Avis sur le signalement de possibles risques liés à l’utilisation de fongicides agissant par inhibition de la succinate déshydrogènase (SDHI)

Publié le 19 novembre 2019

Avis relatif au signalement sur de possibles risques liés aux fongicides agissant par inhibition de la succinate déshydrogènase (SDHI),
délibéré le 24 octobre 2019 en réunion plénière

La cnDAspe a reçu un signalement le 11 avril 2019 d’une équipe de chercheurs, indiquant que leurs travaux avaient mis en évidence des dangers non pris en compte par les procédures d’évaluation des risques appliquées dans le cadre de l’autorisation de mise sur le marché des produits phytosanitaires. Ces dangers concernent une famille de fongicides dits SDHI, c’est-à-dire qui agissent par un mécanisme qui inhibe une enzyme intervenant dans la respiration cellulaire, la succinate déshydrogènase. Ces chercheurs mettaient également en cause la réponse jugée insuffisante de l’Agence nationale de sécurité sanitaire de l’alimentation, de l’environnement et du travail (Anses) lorsqu’ils avaient porté cette découverte à sa connaissance, en 2017. Cette « alerte » a été discutée lors de la session plénière de la cnDAspe du 25 avril 2019.
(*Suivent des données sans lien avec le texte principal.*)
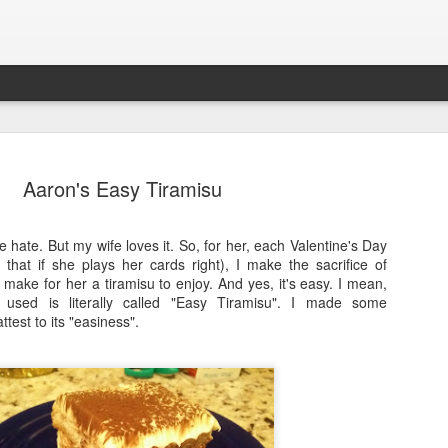
Aaron's Easy Tiramisu
e hate. But my wife loves it. So, for her, each Valentine's Day
 Returns!?
that if she plays her cards right), I make the sacrifice of
So, I hope you will all bear with the c
 make for her a tiramisu to enjoy. And yes, it's easy. I mean,
NoPantsMugCakes website and bran
I used is literally called "Easy Tiramisu". I made some
t I think it's time to bring this website
attest to its "easiness".
Do the recipes from 2019 and back sti
ates.
Absolutely.
 (obviously); not just with the world,
Do we still cook those? Not at all.
ry needs.
Should YOU still cook those? That's yo
s and my wife's decision to go Keto,
recommend doing so.
omes to recipes, cooking, etc.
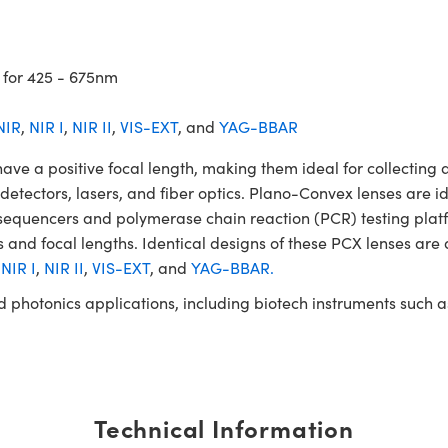
 for 425 - 675nm
NIR
,
NIR I
,
NIR II
,
VIS-EXT
, and
YAG-BBAR
a positive focal length, making them ideal for collecting an
, detectors, lasers, and fiber optics. Plano-Convex lenses are i
A sequencers and polymerase chain reaction (PCR) testing p
 and focal lengths. Identical designs of these PCX lenses are 
,
NIR I
,
NIR II
,
VIS-EXT
, and
YAG-BBAR.
and photonics applications, including biotech instruments suc
Technical Information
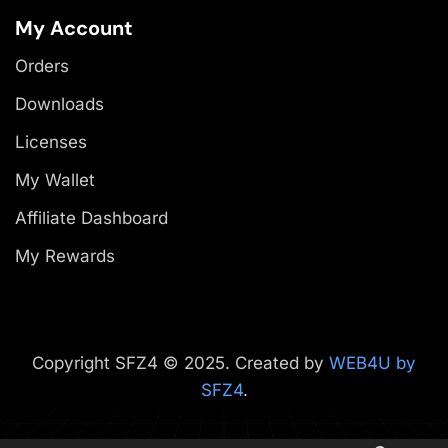
My Account
Orders
Downloads
Licenses
My Wallet
Affiliate Dashboard
My Rewards
Copyright SFZ4 © 2025. Created by
WEB4U by
SFZ4
.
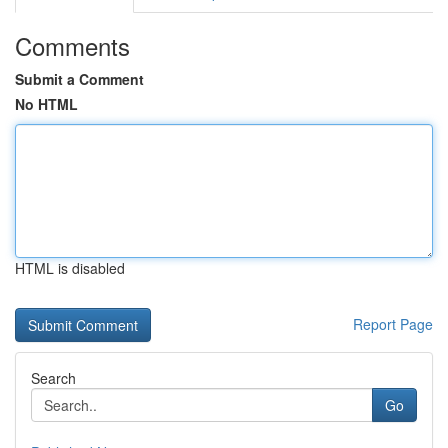
Comments
Submit a Comment
No HTML
HTML is disabled
Report Page
Search
Go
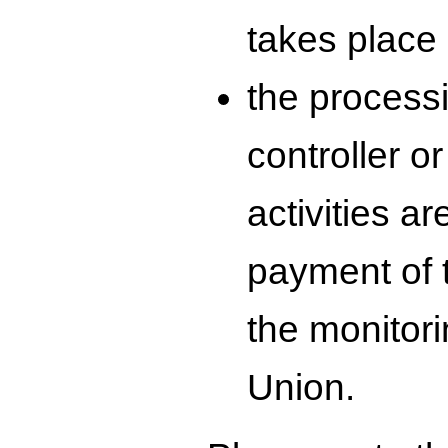
takes place 
the process
controller o
activities ar
payment of t
the monitori
Union.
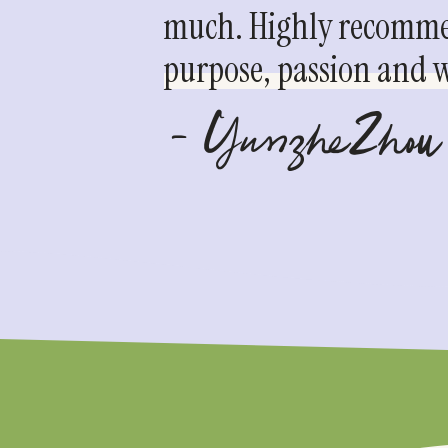
much. Highly recommen
purpose, passion and we
- YunzheZhou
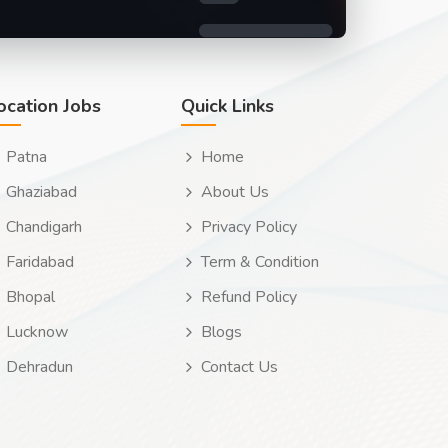
ocation Jobs
Quick Links
Patna
Home
Ghaziabad
About Us
Chandigarh
Privacy Policy
Faridabad
Term & Condition
Bhopal
Refund Policy
Lucknow
Blogs
Dehradun
Contact Us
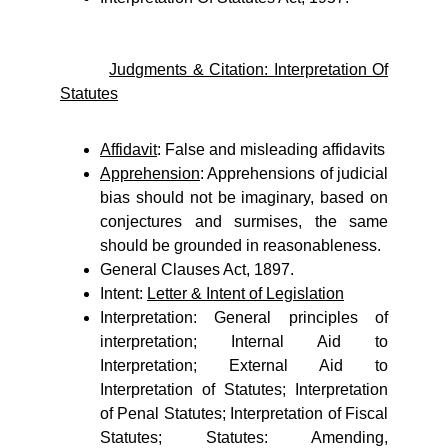
Judgments & Citation: Interpretation Of
Statutes
Affidavit
: False and misleading affidavits
Apprehension
: Apprehensions of judicial
bias should not be imaginary, based on
conjectures and surmises, the same
should be grounded in reasonableness.
General Clauses Act, 1897.
Intent:
Letter & Intent of Legislation
Interpretation: General principles of
interpretation; Internal Aid to
Interpretation; External Aid to
Interpretation of Statutes; Interpretation
of Penal Statutes; Interpretation of Fiscal
Statutes; Statutes: Amending,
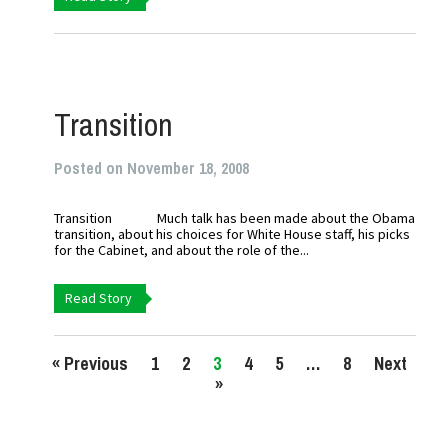
Transition
Posted on November 18, 2008
Transition Much talk has been made about the Obama
transition, about his choices for White House staff, his picks
for the Cabinet, and about the role of the...
Read Story
« Previous
1
2
3
4
5
…
8
Next
»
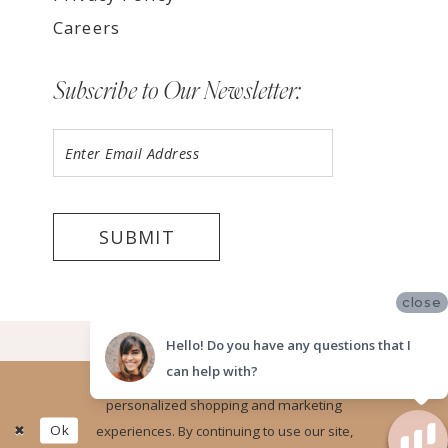
Careers
Subscribe to Our Newsletter:
SUBMIT
close
©2026 LUV BRIDAL, SAN DIEGO
Hello! Do you have any questions that I
can help with?
Website uses cookies to give you
personalized shopping and marketing
Ok
experiences. By continuing to use our site,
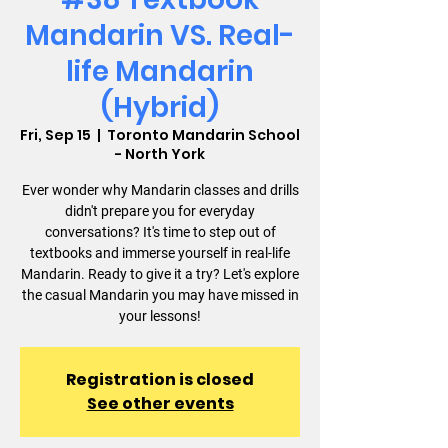
Mandarin VS. Real-
life Mandarin
(Hybrid)
Fri, Sep 15
  |  
Toronto Mandarin School
- North York
Ever wonder why Mandarin classes and drills
didn't prepare you for everyday
conversations? It's time to step out of
textbooks and immerse yourself in real-life
Mandarin. Ready to give it a try? Let's explore
the casual Mandarin you may have missed in
your lessons!
Registration is closed
See other events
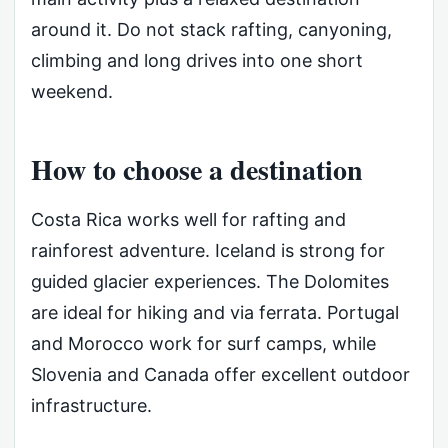
around it. Do not stack rafting, canyoning,
climbing and long drives into one short
weekend.
How to choose a destination
Costa Rica works well for rafting and
rainforest adventure. Iceland is strong for
guided glacier experiences. The Dolomites
are ideal for hiking and via ferrata. Portugal
and Morocco work for surf camps, while
Slovenia and Canada offer excellent outdoor
infrastructure.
Conformément à sa mission, la Commission a demandé à l’Anses, autorité compétente en France pour l’instruction des demandes de mise sur le marché européen des produits phytosanitaires, communication des informations dont l’agence disposait sur le sujet, et un état des différents échanges noués avec l’équipe des chercheurs. Dans sa réponse, qui comportait un relevé détaillé de ces échanges, la Direction de l’Anses a souhaité être entendue par la Commission. Lors de la session plénière du 20 juin 2019, la Commission a décidé de recevoir les Directeurs délégués de l’Anses en charge de ce dossier, dans le but de porter une appréciation sur la manière dont le signalement des chercheurs avait été géré par l’autorité compétente. L’échange a eu lieu le 12 septembre 2019, à la suite duquel la cnDAspe a demandé à l’auteur du signalement de lui communiquer tout document scientifique de nature à accréditer l’hypothèse avancée par l’équipe de chercheurs au nom de laquelle il avait engagé la démarche. En réponse, celui-ci lui a communiqué un projet d’article soumis par cette équipe pour publication dans une revue scientifique internationale. Non compétente pour juger sur le fond la validité scientifique de ces travaux, la Commission a adressé ce projet d’article, sous le sceau de la confidentialité, à deux experts toxicologues membres du Comité de la Prévention et de la Précaution (CPP), son comité spécialisé, en leur demandant un avis sur la force de conviction des résultats présentés.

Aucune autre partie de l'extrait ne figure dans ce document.